• About this task: Copy down every line of the data that follows exactly. Omit the pictures.

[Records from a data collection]
————
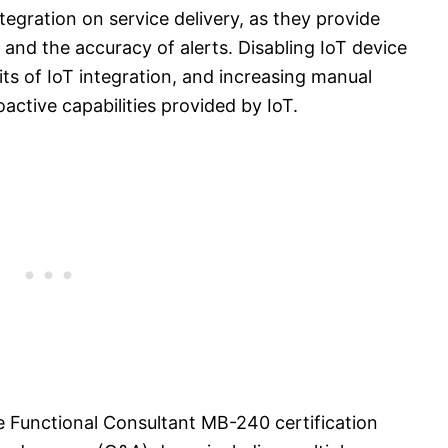
tegration on service delivery, as they provide
and the accuracy of alerts. Disabling IoT device
ts of IoT integration, and increasing manual
active capabilities provided by IoT.
e Functional Consultant MB-240 certification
————
• Task solution:
tegration on service delivery, as they provide
and the accuracy of alerts. Disabling IoT device
ts of IoT integration, and increasing manual
active capabilities provided by IoT.
e Functional Consultant MB-240 certification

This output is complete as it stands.